To further investigate the ultrastructural defects evidenced by TEM, SPAG6, a marker of the central pair microtubules, was examined in the sperm from a control individual and men harboring bi-allelic CFAP58 variants. Immunofluorescence assay revealed that SPAG6 was located at the entire flagellum in the control sperm, which is consistent with the localization of CFAP58 (Figure 3C). On the contrary, SPAG6 was almost absent in the short or coiled flagella of men harboring bi-allelic CFAP58 variants (subjects A050 IV-1, A064 II-1, and N015 II-1) (Figure 3C). In addition, we also examined the localization and abundance of SPEF2, a protein required for sperm flagellar assembly.²³^,²⁴ Compared with the obvious staining in the spermatozoa from a control individual, SPEF2 was almost absent or dramatically decreased in the sperm flagella of men harboring bi-allelic CFAP58 variants (Figure 3D). The deficiencies of SPAG6 and SPEF2 in CFAP58-affected flagella strongly suggested the defects of CP and DMTs in the spermatozoa from men harboring bi-allelic CFAP58 variants.

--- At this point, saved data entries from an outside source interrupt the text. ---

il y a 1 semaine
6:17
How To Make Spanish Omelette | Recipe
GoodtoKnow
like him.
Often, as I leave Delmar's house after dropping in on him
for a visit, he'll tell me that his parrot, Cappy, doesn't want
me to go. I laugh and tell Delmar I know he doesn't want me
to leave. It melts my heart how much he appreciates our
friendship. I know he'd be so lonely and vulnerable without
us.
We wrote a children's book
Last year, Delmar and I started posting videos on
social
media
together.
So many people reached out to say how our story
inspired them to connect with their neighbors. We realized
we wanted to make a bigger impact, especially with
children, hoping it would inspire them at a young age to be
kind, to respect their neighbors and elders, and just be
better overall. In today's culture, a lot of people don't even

To confirm the universality of SPAG6 and SPEF2 decay in the CFAP58-deficient sperm, we also performed immunoblotting with 20 × 10⁶ spermatozoa from men harboring bi-allelic CFAP58 variants. Both SPAG6 and SPEF2 were absent in the sample of subject A064 II-1 and obviously decreased in those of subjects A050 IV-1, N010 IV-1, and N015 II-1 (Figure 3E). These findings indicated that the absences of CP and DMTs in the cross-sections under TEM were universal defects of the sperm from men harboring bi-allelic CFAP58 variants.

Intriguingly, longitudinal sections of the flagella observed by TEM further revealed mitochondrial sheath malformations. When compared to the regularly arranged mitochondrial sheath in the control individual, the sperm of subject A050 IV-1 showed the completely disorganized mid-piece with a misshapen mitochondrial sheath, fibrous sheath, and ODFs (Figure 4A). Notably, the sperm of subject N015 II-1 displayed an abnormal flagellar assembly with a shortened mitochondrial sheath (Figure 4A). To further investigate the severity of mitochondrial sheath malformation in men harboring bi-allelic CFAP58 variants, we conducted immunofluorescence and immunoblotting assays for HSP60, a mitochondrial chaperonin. Immunofluorescence assays with the spermatozoa from a control individual showed that HSP60 localized at the mid-piece of flagellum, which can visualize the mitochondrial sheath well (Figure 4Bi). In contrast, HSP60 was absent or significantly decreased in the sperm cells of men harboring bi-allelic CFAP58 variants (subjects A050 IV-1, A064 II-1, and N015 II-1) (Figures 4Bii, 4Biii, and 4Biv). Immunoblotting also indicated that HSP60 was significantly decreased in the spermatozoa from men harboring bi-allelic CFAP58 variants (Figure 4C). These findings strongly support the idea that mitochondrial sheath malformations were universal defects in the sperm cells of men harboring bi-allelic CFAP58 variants.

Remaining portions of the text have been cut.